Ideally, our barriers must be fast, so as to not impact performance by adding to the run time. We need as many barriers as we have compute stages, which means we need three barriers to compute a single DFT for any of the two parallel DFT algorithms in this thesis. Fast barrier implementations may already exist on a platform. MPI defines a barrier call, MPI_barrier() which is typically already optimized for a given platform. On the Cell, we use mailbox communications to synchronize across the SPEs. Our synchronization barriers cost between 600 and 1200 cycles, depending on the number of SPEs being used.

Memory barriers. Memory barriers are points in code where a specified set of outstanding data transfer requests that were made at an earlier point using non-blocking calls, must be completed before execution can proceed. Architectures that support non-blocking data transfer...
fer requests also have programming interfaces to issue memory barriers. This makes generating these simple, once the points at which they must be inserted have been identified. These points marked up during algorithm generation, based on the streaming rewrite rules, as shown in Table 3.2.

5.5 Example

In this section, we provide a small example to show how the program generation system works. We illustrate our example in Figure 5.3, and discuss its progress through the stages of our program generation system (shown in Figure 5.1).

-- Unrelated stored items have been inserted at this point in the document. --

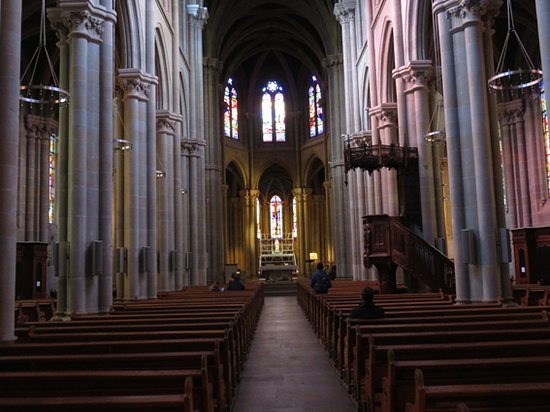 This screenshot has height=412, width=550. In order to click on confessionals in this screenshot , I will do click(35, 281), click(532, 265). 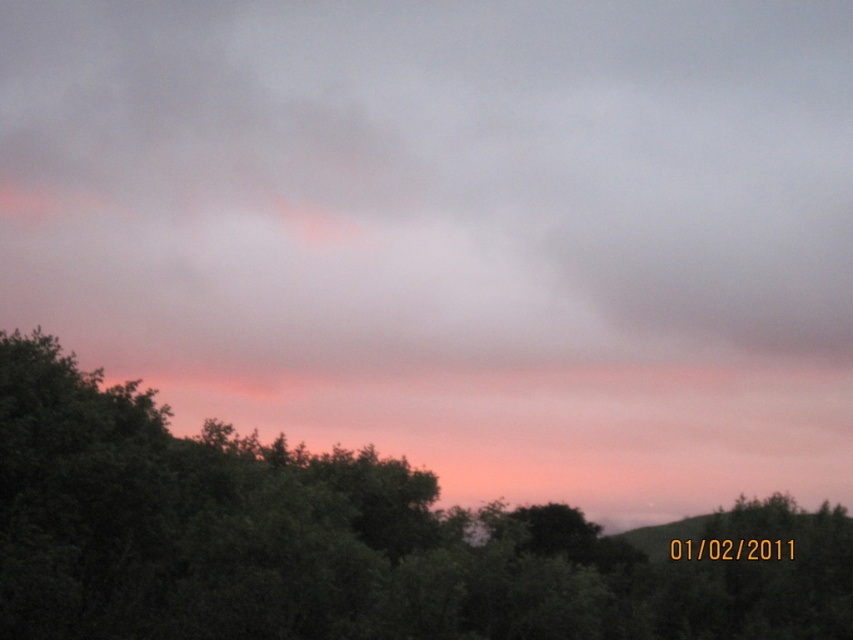 Question: Among these points, which one is farthest from the camera?

Choices:
 (A) (642, 163)
 (B) (685, 572)

Answer: (A)

Question: Is pink translucent cloud at upper center above green leafy tree at lower left?

Choices:
 (A) no
 (B) yes

Answer: (B)

Question: Among these objects, which one is nearest to the camera?

Choices:
 (A) green leafy tree at lower left
 (B) pink translucent cloud at upper center

Answer: (A)

Question: Can you confirm if pink translucent cloud at upper center is wider than green leafy tree at lower left?

Choices:
 (A) no
 (B) yes

Answer: (B)

Question: Where is pink translucent cloud at upper center located in relation to green leafy tree at lower left in the image?

Choices:
 (A) above
 (B) below

Answer: (A)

**Input.** We specify the input to be a DFT transform of size $2^{18}$, and request it to be parallelized across all available PEs. Our problem specification consists of requesting single precision fixed size code using a regular data distribution. Our architecture specification is that of a Cell BE with four available SPEs. Given the size of the local stores of the Cell BE, we compute $C = 2^{12}$. Based on empirical data about the interconnect performance, we also determine values for $\mu$ (minimum packet size for inter-SPE data transfers) and $\psi$ (minimum packet size for chip to main memory data transfers) and include this in the architecture specification. We also specify the DMA instruction set.

**System specification generation.** As shown in Figure 5.3, based on our architecture specification, our system determines that we must parallelize across four SPEs, and that we also need to stream the data from main memory as it will not fit on-chip. Consequently, a StreamAndPar() tag is added with the appropriate parameters. A SIMD vector tag is also added by default. The end result is the transform with all required tags correctly nested.

**Algorithm generation and rewriting for paradigm.** Breakdown rules are applied to our transform. The system determines that we must use a three-stage streaming algorithm. One set of possible parameters for the 1D DFT three-stage algorithm is shown in Figure 5.3. The system searches for the fastest code over other parameters and alternatives including the ParStreamCore and StreamParChip versions of each of the factors.

**Code generation.** The output of the previous stage is an algorithm in $\Sigma$-SPL (not shown). This is converted into C code using the architecture specification to generate platform-specific calls.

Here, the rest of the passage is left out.